Give back every record word for word, keeping the pictures out.

= Beginning of Section =

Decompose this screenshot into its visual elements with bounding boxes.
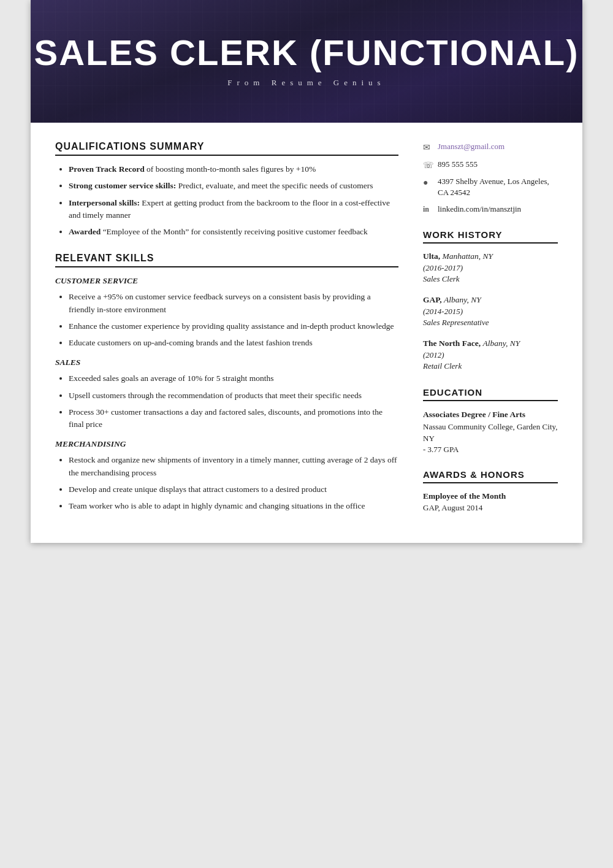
skill-category-sales: SALES — [55, 358, 398, 367]
email-icon: ✉ — [423, 142, 433, 154]
qualifications-heading: QUALIFICATIONS SUMMARY — [55, 141, 398, 156]
contact-phone: ☏ 895 555 555 — [423, 159, 558, 172]
address-text: 4397 Shelby Avenue, Los Angeles, CA 2454… — [438, 176, 558, 198]
contact-email: ✉ Jmanszt@gmail.com — [423, 141, 558, 154]
work-entry-northface: The North Face, Albany, NY (2012) Retail… — [423, 338, 558, 372]
edu-gpa: - 3.77 GPA — [423, 445, 558, 455]
work-dates: (2016-2017) — [423, 263, 558, 274]
list-item: Upsell customers through the recommendat… — [69, 390, 398, 402]
qualifications-list: Proven Track Record of boosting month-to… — [55, 163, 398, 238]
email-link[interactable]: Jmanszt@gmail.com — [438, 141, 504, 152]
contact-address: ● 4397 Shelby Avenue, Los Angeles, CA 24… — [423, 176, 558, 198]
merchandising-list: Restock and organize new shipments of in… — [55, 454, 398, 512]
contact-section: ✉ Jmanszt@gmail.com ☏ 895 555 555 ● 4397… — [423, 141, 558, 215]
work-dates: (2012) — [423, 350, 558, 361]
list-item: Educate customers on up-and-coming brand… — [69, 337, 398, 349]
sales-list: Exceeded sales goals an average of 10% f… — [55, 372, 398, 431]
left-column: QUALIFICATIONS SUMMARY Proven Track Reco… — [55, 141, 398, 518]
relevant-skills-heading: RELEVANT SKILLS — [55, 253, 398, 267]
list-item: Awarded “Employee of the Month” for cons… — [69, 226, 398, 238]
award-detail: GAP, August 2014 — [423, 502, 558, 513]
list-item: Proven Track Record of boosting month-to… — [69, 163, 398, 175]
awards-heading: AWARDS & HONORS — [423, 469, 558, 483]
edu-degree: Associates Degree / Fine Arts — [423, 409, 558, 421]
location-icon: ● — [423, 177, 433, 189]
resume-title: SALES CLERK (FUNCTIONAL) — [34, 35, 579, 71]
work-title: Retail Clerk — [423, 361, 558, 372]
list-item: Enhance the customer experience by provi… — [69, 320, 398, 332]
list-item: Interpersonal skills: Expert at getting … — [69, 197, 398, 222]
linkedin-icon: in — [423, 204, 433, 215]
list-item: Exceeded sales goals an average of 10% f… — [69, 372, 398, 385]
list-item: Restock and organize new shipments of in… — [69, 454, 398, 479]
work-title: Sales Clerk — [423, 274, 558, 285]
resume-body: QUALIFICATIONS SUMMARY Proven Track Reco… — [31, 123, 582, 543]
resume-subtitle: From Resume Genius — [227, 78, 385, 88]
customer-service-list: Receive a +95% on customer service feedb… — [55, 291, 398, 349]
work-entry-ulta: Ulta, Manhattan, NY (2016-2017) Sales Cl… — [423, 251, 558, 285]
linkedin-text: linkedin.com/in/mansztjin — [438, 204, 521, 215]
work-dates: (2014-2015) — [423, 306, 558, 317]
list-item: Develop and create unique displays that … — [69, 483, 398, 496]
edu-school: Nassau Community College, Garden City, N… — [423, 421, 558, 445]
list-item: Team worker who is able to adapt in high… — [69, 500, 398, 512]
phone-icon: ☏ — [423, 159, 433, 172]
list-item: Strong customer service skills: Predict,… — [69, 180, 398, 192]
work-history-heading: WORK HISTORY — [423, 229, 558, 244]
phone-text: 895 555 555 — [438, 159, 478, 170]
right-column: ✉ Jmanszt@gmail.com ☏ 895 555 555 ● 4397… — [423, 141, 558, 518]
list-item: Receive a +95% on customer service feedb… — [69, 291, 398, 316]
contact-linkedin: in linkedin.com/in/mansztjin — [423, 204, 558, 215]
skill-category-customer-service: CUSTOMER SERVICE — [55, 276, 398, 286]
list-item: Process 30+ customer transactions a day … — [69, 406, 398, 431]
skill-category-merchandising: MERCHANDISING — [55, 439, 398, 449]
work-company: The North Face, Albany, NY — [423, 338, 558, 350]
work-title: Sales Representative — [423, 317, 558, 328]
education-entry: Associates Degree / Fine Arts Nassau Com… — [423, 409, 558, 455]
resume-page: SALES CLERK (FUNCTIONAL) From Resume Gen… — [31, 0, 582, 543]
work-company: GAP, Albany, NY — [423, 294, 558, 306]
work-entry-gap: GAP, Albany, NY (2014-2015) Sales Repres… — [423, 294, 558, 328]
work-company: Ulta, Manhattan, NY — [423, 251, 558, 263]
award-entry: Employee of the Month GAP, August 2014 — [423, 491, 558, 513]
header: SALES CLERK (FUNCTIONAL) From Resume Gen… — [31, 0, 582, 123]
award-name: Employee of the Month — [423, 491, 558, 502]
education-heading: EDUCATION — [423, 387, 558, 401]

= End of Section =

Answer to the problem.
Decompose this screenshot into its visual elements with bounding boxes.
skill-category-sales: SALES — [55, 358, 398, 367]
email-icon: ✉ — [423, 142, 433, 154]
qualifications-heading: QUALIFICATIONS SUMMARY — [55, 141, 398, 156]
contact-phone: ☏ 895 555 555 — [423, 159, 558, 172]
address-text: 4397 Shelby Avenue, Los Angeles, CA 2454… — [438, 176, 558, 198]
contact-email: ✉ Jmanszt@gmail.com — [423, 141, 558, 154]
work-entry-northface: The North Face, Albany, NY (2012) Retail… — [423, 338, 558, 372]
edu-gpa: - 3.77 GPA — [423, 445, 558, 455]
work-dates: (2016-2017) — [423, 263, 558, 274]
list-item: Upsell customers through the recommendat… — [69, 390, 398, 402]
qualifications-list: Proven Track Record of boosting month-to… — [55, 163, 398, 238]
email-link[interactable]: Jmanszt@gmail.com — [438, 141, 504, 152]
contact-address: ● 4397 Shelby Avenue, Los Angeles, CA 24… — [423, 176, 558, 198]
merchandising-list: Restock and organize new shipments of in… — [55, 454, 398, 512]
contact-section: ✉ Jmanszt@gmail.com ☏ 895 555 555 ● 4397… — [423, 141, 558, 215]
work-dates: (2012) — [423, 350, 558, 361]
list-item: Educate customers on up-and-coming brand… — [69, 337, 398, 349]
sales-list: Exceeded sales goals an average of 10% f… — [55, 372, 398, 431]
left-column: QUALIFICATIONS SUMMARY Proven Track Reco… — [55, 141, 398, 518]
relevant-skills-heading: RELEVANT SKILLS — [55, 253, 398, 267]
list-item: Awarded “Employee of the Month” for cons… — [69, 226, 398, 238]
award-detail: GAP, August 2014 — [423, 502, 558, 513]
list-item: Proven Track Record of boosting month-to… — [69, 163, 398, 175]
awards-heading: AWARDS & HONORS — [423, 469, 558, 483]
edu-degree: Associates Degree / Fine Arts — [423, 409, 558, 421]
location-icon: ● — [423, 177, 433, 189]
resume-title: SALES CLERK (FUNCTIONAL) — [34, 35, 579, 71]
work-title: Retail Clerk — [423, 361, 558, 372]
list-item: Enhance the customer experience by provi… — [69, 320, 398, 332]
list-item: Interpersonal skills: Expert at getting … — [69, 197, 398, 222]
linkedin-icon: in — [423, 204, 433, 215]
list-item: Exceeded sales goals an average of 10% f… — [69, 372, 398, 385]
list-item: Restock and organize new shipments of in… — [69, 454, 398, 479]
work-title: Sales Clerk — [423, 274, 558, 285]
resume-body: QUALIFICATIONS SUMMARY Proven Track Reco… — [31, 123, 582, 543]
resume-subtitle: From Resume Genius — [227, 78, 385, 88]
customer-service-list: Receive a +95% on customer service feedb… — [55, 291, 398, 349]
work-entry-ulta: Ulta, Manhattan, NY (2016-2017) Sales Cl… — [423, 251, 558, 285]
linkedin-text: linkedin.com/in/mansztjin — [438, 204, 521, 215]
work-dates: (2014-2015) — [423, 306, 558, 317]
list-item: Develop and create unique displays that … — [69, 483, 398, 496]
edu-school: Nassau Community College, Garden City, N… — [423, 421, 558, 445]
list-item: Team worker who is able to adapt in high… — [69, 500, 398, 512]
phone-icon: ☏ — [423, 159, 433, 172]
list-item: Strong customer service skills: Predict,… — [69, 180, 398, 192]
work-history-heading: WORK HISTORY — [423, 229, 558, 244]
phone-text: 895 555 555 — [438, 159, 478, 170]
right-column: ✉ Jmanszt@gmail.com ☏ 895 555 555 ● 4397… — [423, 141, 558, 518]
list-item: Receive a +95% on customer service feedb… — [69, 291, 398, 316]
contact-linkedin: in linkedin.com/in/mansztjin — [423, 204, 558, 215]
skill-category-customer-service: CUSTOMER SERVICE — [55, 276, 398, 286]
list-item: Process 30+ customer transactions a day … — [69, 406, 398, 431]
skill-category-merchandising: MERCHANDISING — [55, 439, 398, 449]
work-company: The North Face, Albany, NY — [423, 338, 558, 350]
work-title: Sales Representative — [423, 317, 558, 328]
education-entry: Associates Degree / Fine Arts Nassau Com… — [423, 409, 558, 455]
resume-page: SALES CLERK (FUNCTIONAL) From Resume Gen… — [31, 0, 582, 543]
work-company: GAP, Albany, NY — [423, 294, 558, 306]
work-entry-gap: GAP, Albany, NY (2014-2015) Sales Repres… — [423, 294, 558, 328]
work-company: Ulta, Manhattan, NY — [423, 251, 558, 263]
award-entry: Employee of the Month GAP, August 2014 — [423, 491, 558, 513]
header: SALES CLERK (FUNCTIONAL) From Resume Gen… — [31, 0, 582, 123]
award-name: Employee of the Month — [423, 491, 558, 502]
education-heading: EDUCATION — [423, 387, 558, 401]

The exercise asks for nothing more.